Since the release of Ethereum in 2015, smart contracts have been used as a decentralised way for two parties to automate deals and agreements.
Using smart contracts rather than having traditional brokers, lawyers or intermediary third parties has many benefits, but since it’s still a relatively recent technology, many people are still unaware of their existence, let alone their benefits.
What are Smart Contracts?
A smart contract is an agreement that has its terms and conditions written in code, with no need for a third party intermediary. Once certain conditions have been met, the contract is executed. This decentralised, self executing contract exists on a blockchain.
They are also used to build dApps (Decentralised Apps) and tokens. Through the use of these dApps and tokens, smart contracts are helping to transform and decentralise the finance industry.
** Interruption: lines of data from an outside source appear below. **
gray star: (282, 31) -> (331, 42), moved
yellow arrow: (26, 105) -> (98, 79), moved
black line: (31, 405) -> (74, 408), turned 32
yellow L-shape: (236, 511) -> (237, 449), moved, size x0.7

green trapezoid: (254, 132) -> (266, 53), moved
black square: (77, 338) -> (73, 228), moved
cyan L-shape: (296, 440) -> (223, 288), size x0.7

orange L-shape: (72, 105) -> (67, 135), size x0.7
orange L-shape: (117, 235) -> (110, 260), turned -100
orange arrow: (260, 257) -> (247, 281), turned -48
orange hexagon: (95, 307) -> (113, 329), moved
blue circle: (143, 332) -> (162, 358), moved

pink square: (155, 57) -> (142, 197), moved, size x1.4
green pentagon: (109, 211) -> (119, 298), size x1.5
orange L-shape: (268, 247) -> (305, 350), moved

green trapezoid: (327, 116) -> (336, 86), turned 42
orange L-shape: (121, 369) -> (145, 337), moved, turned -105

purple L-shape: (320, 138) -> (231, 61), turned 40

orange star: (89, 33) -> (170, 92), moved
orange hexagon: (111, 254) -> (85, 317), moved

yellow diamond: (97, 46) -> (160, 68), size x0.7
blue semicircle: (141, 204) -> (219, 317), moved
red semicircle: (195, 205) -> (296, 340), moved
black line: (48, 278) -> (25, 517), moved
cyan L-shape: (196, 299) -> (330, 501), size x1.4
For example they can facilitate an exchange between two parties (like the Decentralised Exchange Uniswap does) without requiring a broker.
Benefits of trading with Smart Contracts
Smart contracts have proven themselves invaluable in the push to make finances more decentralised. Some of the benefits that they bring include the fact that they are:
- Secure – since contracts are stored on the blockchain, it’s virtually impossible for them to be altered after a transaction has occured.
- Traceable – a copy of all contracts are stored on each node of a blockchain network.
- Anonymous – users don’t have to give up any personal information.
- Irreversible – once on the blockchain, contracts generally can’t be changed or cancelled.
- Accessible – anyone with an internet connection can interact with them.
Layer 1 and Layer 2
A blockchain has different potential functionality and processing speeds, depending on whether it’s a layer 1 or layer 2 blockchain. This will affect what smart contracts it can support.
Layer 1 is the main blockchain architecture. This is the base underlying blockchain.
Layer 1 blockchains are quite often slow and inefficient, mainly due to prioritising security over speed. As a result, processing times and costs have increased as the use cases of these blockchains have grown.
Layer 2 are built on top of the base architecture of Layer 1. The purpose of these secondary blockchains is to improve the efficiency and scalability issues faced by Layer 1.
Layer 2 transactions are periodically verified by the Layer 1 blockchain. To compare their efficiency, every Layer 1 authentication approves up to hundreds of thousands of Layer 2 transactions.
Smart Contracts and NFTs
Smart contracts can be used with NFTs in a variety of ways. While there are several ways that they can be combined, there are two primary methods:
- By embedding a smart contract into an NFT, you can call certain assets within the NFT. For example, two parties could agree on conditions that would allow the user to access a game or song within that NFT.
- Conversely, NFTs can be embedded within a smart contract. This would mean that NFTs were transferred once the contract terms and conditions had been met.
Through these methods, there are many possible applications. While many are still in their early days of exploration and testing, some have already been established as both practical and useful:
- Digital Identity – using smart contracts to provide digital identity can help solve a global issue, since many people don’t own physical ID. It also removes the need to trust 3rd parties with your ID and personal details.
- International payments – removes and legal or financial barriers of trading with people abroad.
- Insurance – with access to the relevant information, smart contracts can be used to facilitate policies.
- Loans – parties can be easily connected with no need for an intermediary, resulting in an effortless and transparent loan.
As we’ve seen, Smart Contracts have many applications in DeFi, and offer many benefits. By removing any intermediaries through the use of blockchain, Smart Contracts are often considered as the foundational basis of DeFi.
Disclaimer: Nothing within this article should be misconstrued as financial advice. The financial techniques described herein are for educational purposes only. Any financial positions you take on the market are at your own risk and own reward. If you need financial advice or further advice in general, it is recommended that you identify a relevantly qualified individual in your Jurisdiction who can advise you accordingly.